Viviamo in un’epoca in cui sembra sempre più difficile accettare le sfumature e le complessità della realtà. Siamo costantemente sommersi da narrazioni semplificate che riducono ogni questione a una lotta tra bene e male, tra vincitori e vinti.
È la televisione una dei più grandi colpevoli, dove oramai i talk show e i dibattiti sono strutturati “come nella boxe”, direbbe Omar Calabrese: gli ospiti sono schierati su sponde opposte che devono difendere strenuamente.
Dire che la televisione sia una dei più grandi colpevoli è tanto vero quanto falso, alla fin fine la televisione trasmette quello che piace al pubblico. Chi programma i palinsesti e chi cerea dei nuovi formati lo sa bene: la televisione è come uno specchio nel quale si riflette la nostra immagine. Non c’è fatto di cronaca o di politica che non si semplifichi in un aut aut. Il problema non diventa più se è trattato un tema politico o sociale o di cronaca. L’approccio è, infatti, manicheo. Con i taxi o si solidarizza o si condannano; con i balneari si è d’accordo oppure si reputano il male della nazione; Chico Forti torna in Italia ed è il martire o l’ergastolano. Ogni argomento diventa uno scontro campale in cui bisogna schierarsi da una parte o dall’altra, senza possibilità di dialogo o di sintesi.
Nel modello televisivo si è accentuata, con la Seconda Repubblica, la spettacolarizzazione. Prima di allora il panorama televisivo era fatto anche di programmi che cercavano di sviscerare i fatti, che tentavano di far sentire una pluralità di voci e di confronti. È solo per nostalgici aggrapparsi al ricordo dei vecchi programmi televisivi come Tribuna Elettorale/Politica o Ring dove vi era un confronto largo dei politici con una platea di giornalisti che volevano entrare nel merito delle questioni.
È proprio con la Seconda Repubblica che la personalizzazione della politica e dei leader si fortifica sempre di più. Non a caso compariranno programmi televisivi come “O di qua o di là” e “Braccio di ferro” dove la contesa diventava frontale e che già nel nome mostravano quello in cui si apprestava a trasformarsi il dibattito politico e non solo.
Anche coltivando per anni questi modelli siamo arrivati dove siamo adesso.

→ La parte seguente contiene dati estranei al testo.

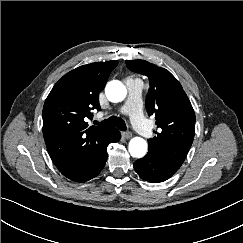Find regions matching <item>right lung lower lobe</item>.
<instances>
[{
  "label": "right lung lower lobe",
  "mask_w": 243,
  "mask_h": 243,
  "mask_svg": "<svg viewBox=\"0 0 243 243\" xmlns=\"http://www.w3.org/2000/svg\"><path fill=\"white\" fill-rule=\"evenodd\" d=\"M120 140V132L114 129L108 136L102 149L85 165L82 166H57L59 171L73 181L85 182L96 177L104 168L108 153L107 146Z\"/></svg>",
  "instance_id": "1"
}]
</instances>
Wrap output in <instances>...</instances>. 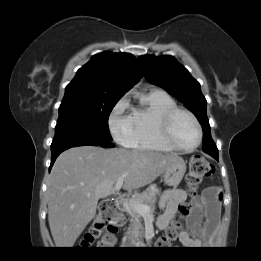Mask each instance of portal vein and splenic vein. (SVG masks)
<instances>
[{"label": "portal vein and splenic vein", "mask_w": 261, "mask_h": 261, "mask_svg": "<svg viewBox=\"0 0 261 261\" xmlns=\"http://www.w3.org/2000/svg\"><path fill=\"white\" fill-rule=\"evenodd\" d=\"M123 182H124V177H121L117 180V182L114 186V192H117L121 189V187L123 186ZM135 208L141 214H146V213L150 212V207L147 205L135 204Z\"/></svg>", "instance_id": "portal-vein-and-splenic-vein-1"}]
</instances>
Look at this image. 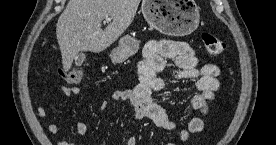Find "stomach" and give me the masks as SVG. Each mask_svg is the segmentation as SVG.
<instances>
[{
	"label": "stomach",
	"mask_w": 276,
	"mask_h": 145,
	"mask_svg": "<svg viewBox=\"0 0 276 145\" xmlns=\"http://www.w3.org/2000/svg\"><path fill=\"white\" fill-rule=\"evenodd\" d=\"M141 10L151 27L169 36L189 35L199 25V8L194 0H143ZM138 49L139 41L125 35L110 58L114 63H121Z\"/></svg>",
	"instance_id": "0dacf381"
}]
</instances>
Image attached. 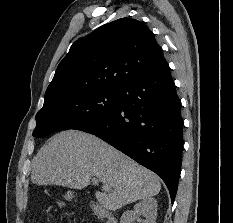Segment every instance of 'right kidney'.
Returning <instances> with one entry per match:
<instances>
[{"instance_id":"right-kidney-1","label":"right kidney","mask_w":233,"mask_h":223,"mask_svg":"<svg viewBox=\"0 0 233 223\" xmlns=\"http://www.w3.org/2000/svg\"><path fill=\"white\" fill-rule=\"evenodd\" d=\"M158 203L155 197H145L134 205V209H127L120 217V223H131L139 215H143L142 223H155L157 217Z\"/></svg>"}]
</instances>
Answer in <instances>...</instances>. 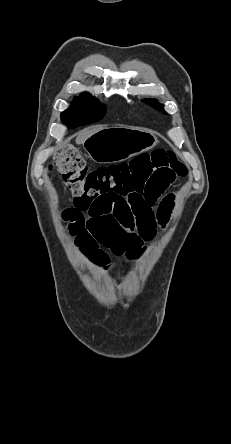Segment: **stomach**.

Le discussioni non solo in televisione, ma anche nella nostra vita quotidiana, sono diventate tutto un essere O di qua o di là, essendo sempre più proiettati a pensare in termini di vittoria o sconfitta, diventa difficile accettare compromessi, mediazioni.
I talkshow attuali anche scenograficamente sono strutturati in divisioni: un tavolo con due pro guerra e due antiguerra dall’altro lato, due sgabelli da un lato per chi è di sinistra ed altri due per chi è destra dall’altro lato e noi da casa a guardarli azzuffarsi sperando che la posizione che tifiamo riesca a sopraffare l’altro nel dibattito.
Lotta e polarizzazione ci piacciono, evocano i nostri sentimenti più primordiali. E’ come essere tornati al Colosseo.